**Task prompt**
Would you please copy each line of the data in which the string "sprachlich" occurs?

[Records from a data source]
***
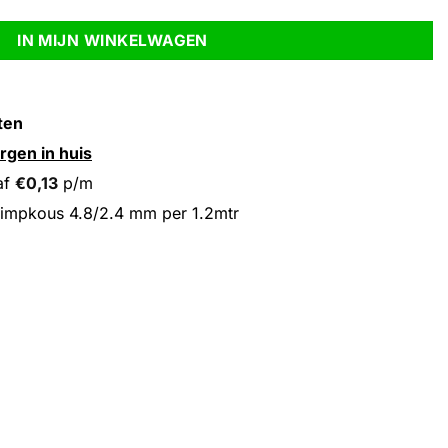
IN MIJN WINKELWAGEN
ten
rgen in huis
af
€
0,13
p/m
impkous 4.8/2.4 mm per 1.2mtr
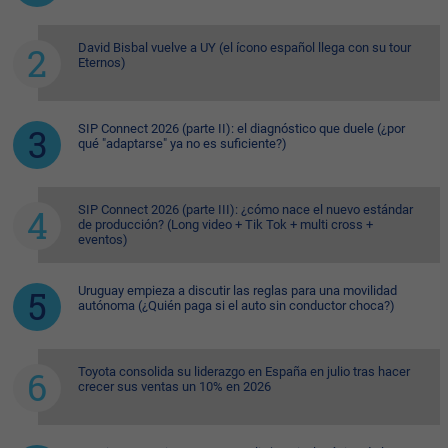
David Bisbal vuelve a UY (el ícono español llega con su tour
Eternos)
SIP Connect 2026 (parte II): el diagnóstico que duele (¿por
qué "adaptarse" ya no es suficiente?)
SIP Connect 2026 (parte III): ¿cómo nace el nuevo estándar
de producción? (Long video + Tik Tok + multi cross +
eventos)
Uruguay empieza a discutir las reglas para una movilidad
autónoma (¿Quién paga si el auto sin conductor choca?)
Toyota consolida su liderazgo en España en julio tras hacer
crecer sus ventas un 10% en 2026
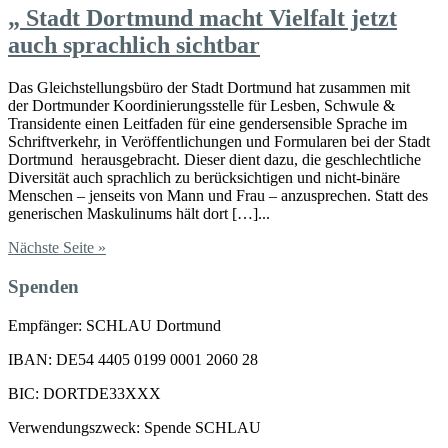
„
Stadt Dortmund macht Vielfalt jetzt
auch sprachlich sichtbar
Das Gleichstellungsbüro der Stadt Dortmund hat zusammen mit
der Dortmunder Koordinierungsstelle für Lesben, Schwule &
Transidente einen Leitfaden für eine gendersensible Sprache im
Schriftverkehr, in Veröffentlichungen und Formularen bei der Stadt
Dortmund herausgebracht. Dieser dient dazu, die geschlechtliche
Diversität auch sprachlich zu berücksichtigen und nicht-binäre
Menschen – jenseits von Mann und Frau – anzusprechen. Statt des
generischen Maskulinums hält dort […]...
Nächste Seite »
Spenden
Empfänger: SCHLAU Dortmund
IBAN: DE54 4405 0199 0001 2060 28
BIC: DORTDE33XXX
Verwendungszweck: Spende SCHLAU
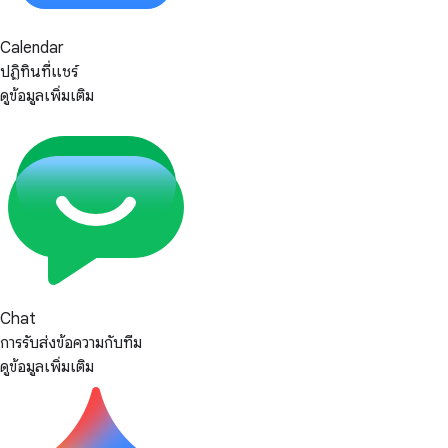
Calendar
ปฏิทินที่แชร์
ดูข้อมูลเพิ่มเติม
Chat
การรับส่งข้อความกับทีม
ดูข้อมูลเพิ่มเติม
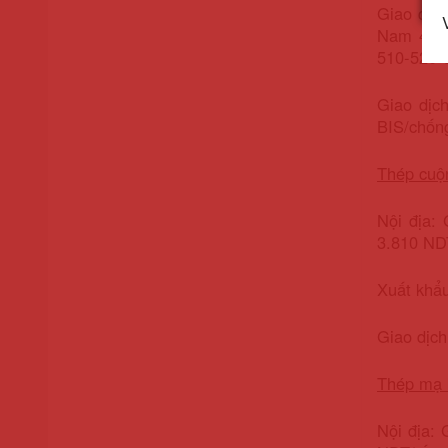
Giao dịc
Nam 455 
510-520 
Giao dịc
BIS/chống
Thép cuộ
Nội địa:
3.810 ND
Xuất khẩ
Giao dịch
Thép mạ
Nội địa:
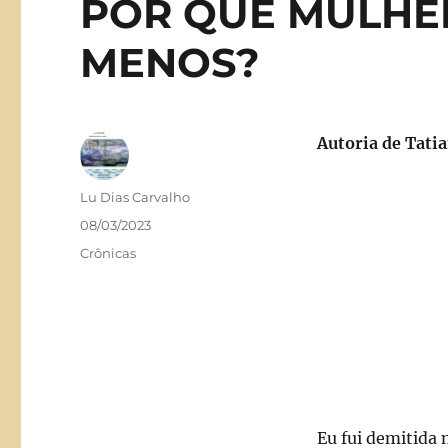
POR QUE MULHE
MENOS?
Autoria de Tati
Autor
Lu Dias Carvalho
Publicado
08/03/2023
em
Categorias
Crônicas
Eu fui demitida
***
**Your solution**
auch sprachlich sichtbar
Diversität auch sprachlich zu berücksichtigen und nicht-binäre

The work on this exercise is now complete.